(Given entries)
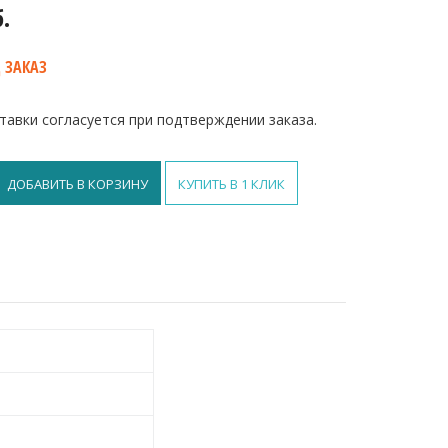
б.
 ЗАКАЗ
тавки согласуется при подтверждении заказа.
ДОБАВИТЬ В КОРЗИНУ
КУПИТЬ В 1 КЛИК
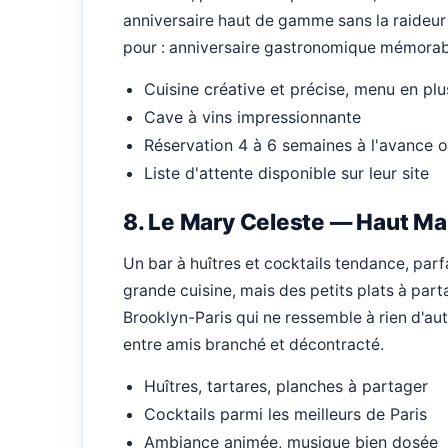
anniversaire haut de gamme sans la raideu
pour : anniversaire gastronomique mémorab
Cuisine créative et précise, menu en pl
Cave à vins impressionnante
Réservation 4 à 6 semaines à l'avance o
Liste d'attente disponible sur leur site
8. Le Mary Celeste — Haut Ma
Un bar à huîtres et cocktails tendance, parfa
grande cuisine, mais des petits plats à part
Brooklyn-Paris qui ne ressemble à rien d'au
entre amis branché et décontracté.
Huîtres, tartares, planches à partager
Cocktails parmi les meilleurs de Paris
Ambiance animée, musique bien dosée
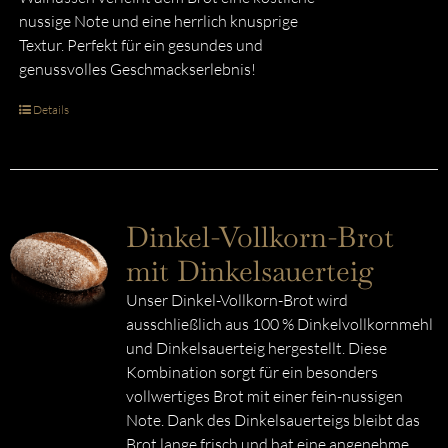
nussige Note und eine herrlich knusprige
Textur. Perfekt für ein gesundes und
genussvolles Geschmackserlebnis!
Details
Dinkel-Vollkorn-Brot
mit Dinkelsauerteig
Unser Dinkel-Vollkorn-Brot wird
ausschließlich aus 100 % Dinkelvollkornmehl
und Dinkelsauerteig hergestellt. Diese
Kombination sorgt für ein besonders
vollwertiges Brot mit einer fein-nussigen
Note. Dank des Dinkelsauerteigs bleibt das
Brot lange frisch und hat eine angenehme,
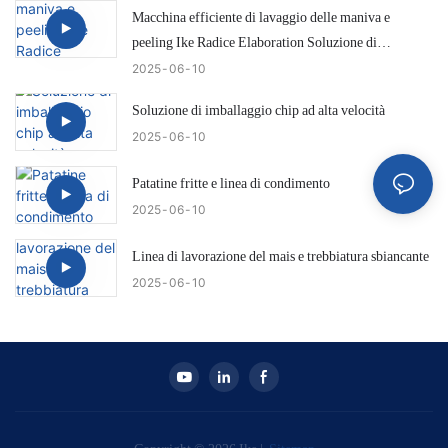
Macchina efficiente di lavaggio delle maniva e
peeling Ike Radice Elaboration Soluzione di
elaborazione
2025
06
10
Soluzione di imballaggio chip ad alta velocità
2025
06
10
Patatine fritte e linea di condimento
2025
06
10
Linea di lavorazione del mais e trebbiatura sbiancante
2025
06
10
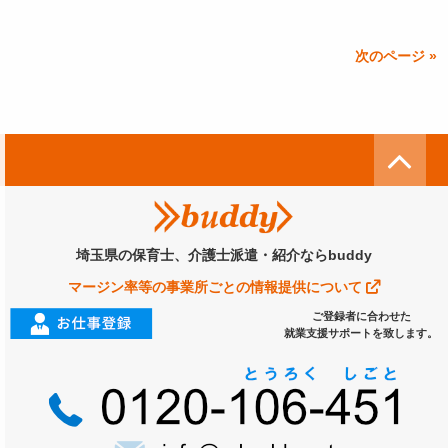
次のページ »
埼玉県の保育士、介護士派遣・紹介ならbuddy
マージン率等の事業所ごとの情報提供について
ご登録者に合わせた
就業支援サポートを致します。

* * *

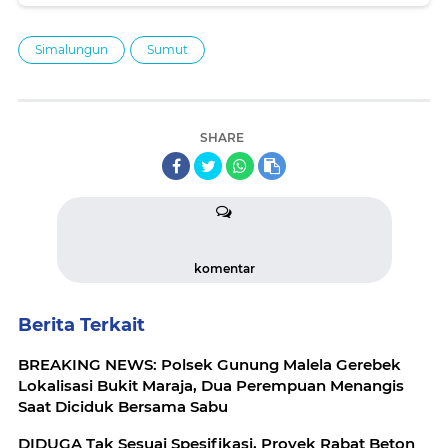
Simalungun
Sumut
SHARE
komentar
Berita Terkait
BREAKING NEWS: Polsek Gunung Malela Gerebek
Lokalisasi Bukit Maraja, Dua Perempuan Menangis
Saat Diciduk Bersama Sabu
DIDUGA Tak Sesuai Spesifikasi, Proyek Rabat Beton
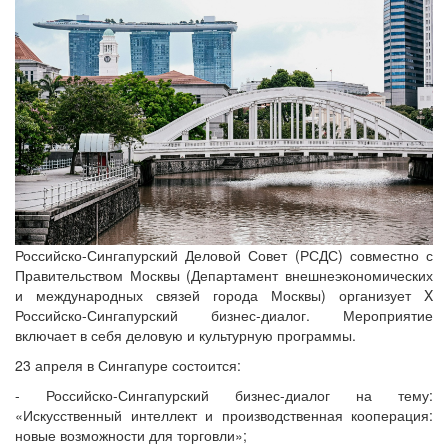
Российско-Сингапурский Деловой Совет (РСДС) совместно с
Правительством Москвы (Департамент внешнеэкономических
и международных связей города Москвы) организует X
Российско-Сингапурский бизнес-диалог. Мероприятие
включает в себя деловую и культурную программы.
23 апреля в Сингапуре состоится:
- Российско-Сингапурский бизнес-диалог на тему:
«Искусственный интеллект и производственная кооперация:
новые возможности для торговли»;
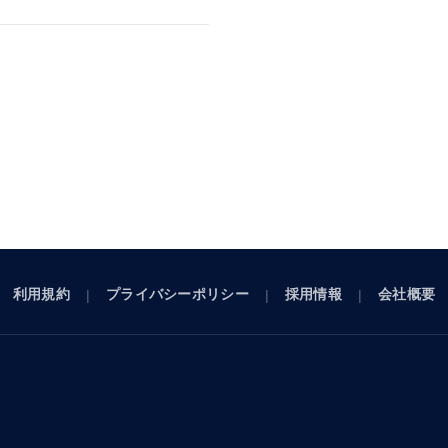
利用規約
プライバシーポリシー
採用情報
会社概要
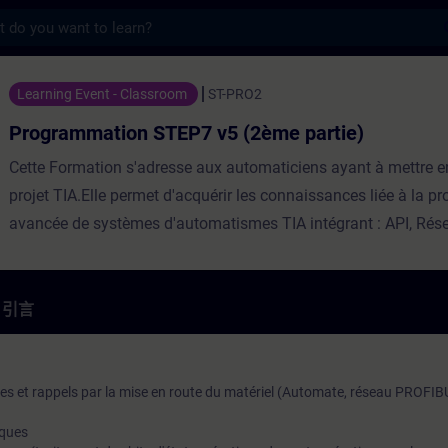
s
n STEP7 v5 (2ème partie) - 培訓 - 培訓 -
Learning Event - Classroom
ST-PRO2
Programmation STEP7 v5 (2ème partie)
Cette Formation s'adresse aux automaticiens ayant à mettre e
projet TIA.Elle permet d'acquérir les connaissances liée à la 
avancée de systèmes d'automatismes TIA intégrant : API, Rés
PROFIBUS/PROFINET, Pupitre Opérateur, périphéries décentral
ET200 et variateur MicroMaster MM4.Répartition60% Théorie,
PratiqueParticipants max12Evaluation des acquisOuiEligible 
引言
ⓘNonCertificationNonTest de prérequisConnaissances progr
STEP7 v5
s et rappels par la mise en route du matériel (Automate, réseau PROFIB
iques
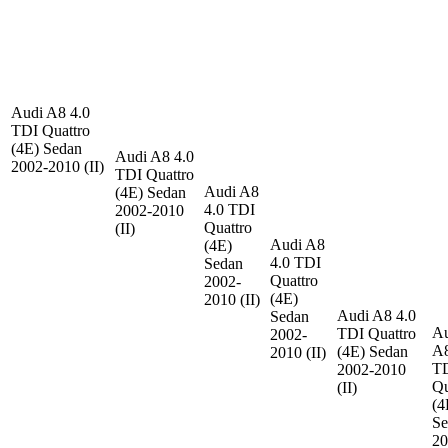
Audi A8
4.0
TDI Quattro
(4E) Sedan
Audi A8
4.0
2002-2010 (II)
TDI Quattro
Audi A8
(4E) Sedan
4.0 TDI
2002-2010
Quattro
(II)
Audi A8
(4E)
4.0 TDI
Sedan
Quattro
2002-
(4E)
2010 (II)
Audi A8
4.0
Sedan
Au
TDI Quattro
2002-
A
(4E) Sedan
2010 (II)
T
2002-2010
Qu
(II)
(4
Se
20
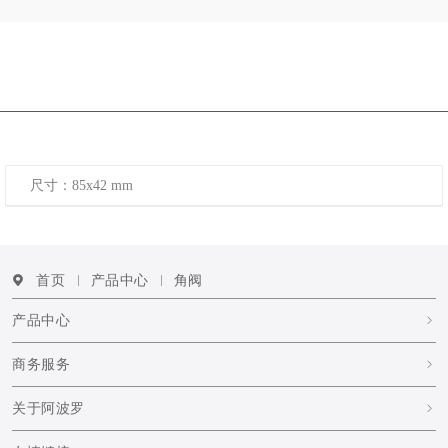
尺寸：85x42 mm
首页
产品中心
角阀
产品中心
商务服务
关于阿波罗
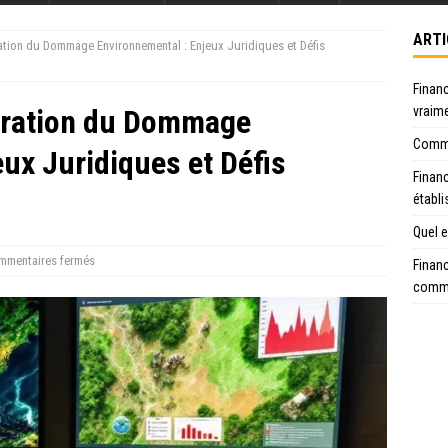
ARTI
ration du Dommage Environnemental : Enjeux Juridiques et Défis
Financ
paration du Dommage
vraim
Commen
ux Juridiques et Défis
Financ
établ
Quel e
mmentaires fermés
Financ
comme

==

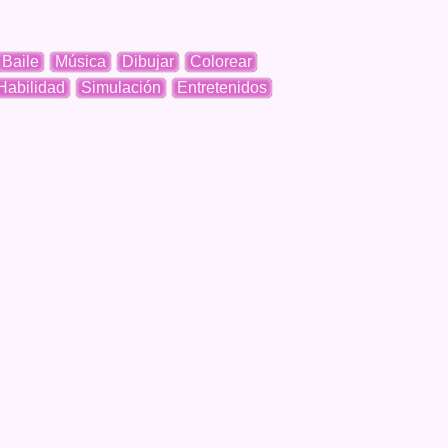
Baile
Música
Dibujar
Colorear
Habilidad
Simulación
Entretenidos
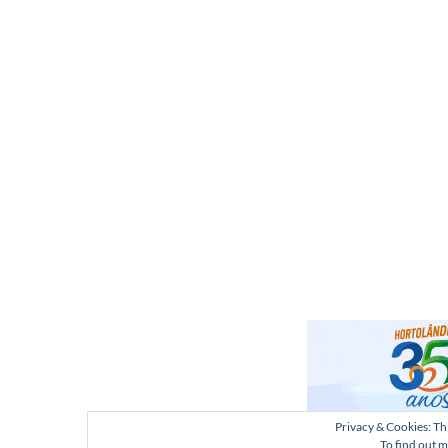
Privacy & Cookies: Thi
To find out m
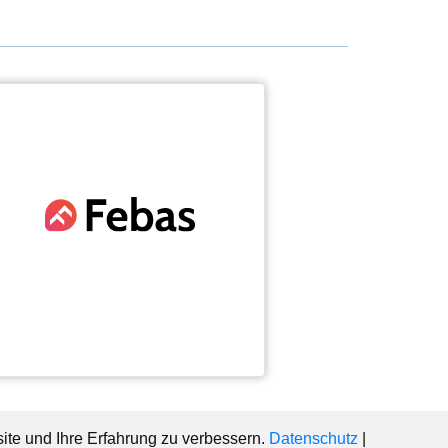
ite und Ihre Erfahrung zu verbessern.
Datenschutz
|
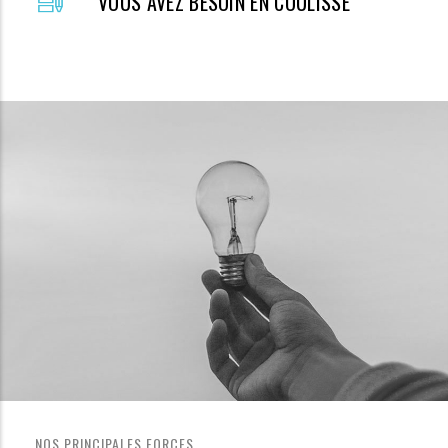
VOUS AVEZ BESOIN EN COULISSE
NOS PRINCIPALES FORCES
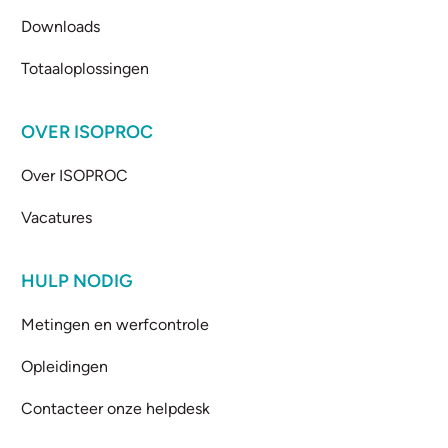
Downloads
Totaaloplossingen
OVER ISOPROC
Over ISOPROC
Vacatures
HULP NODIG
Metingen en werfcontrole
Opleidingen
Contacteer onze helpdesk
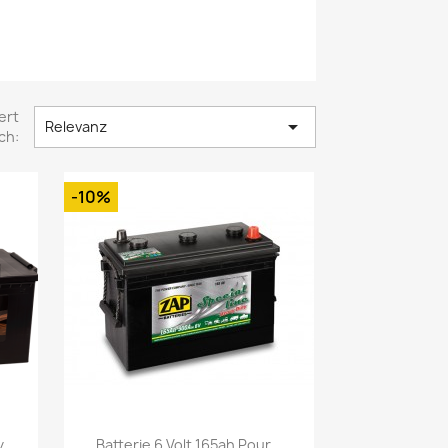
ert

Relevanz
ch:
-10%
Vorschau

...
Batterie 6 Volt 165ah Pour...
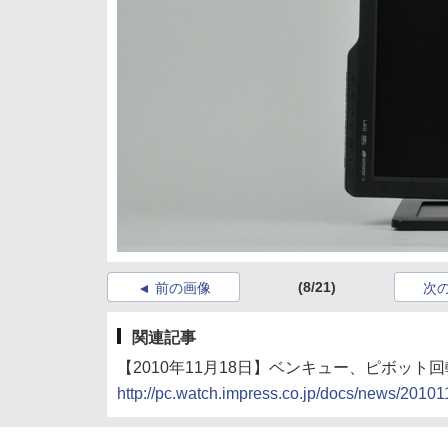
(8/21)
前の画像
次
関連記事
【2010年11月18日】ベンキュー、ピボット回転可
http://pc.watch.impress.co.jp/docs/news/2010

(Exercise objective) Within the material above, show every line that includes "Défis".

(Answer below)
ration du Dommage Environnemental : Enjeux Juridiques et Défis
ux Juridiques et Défis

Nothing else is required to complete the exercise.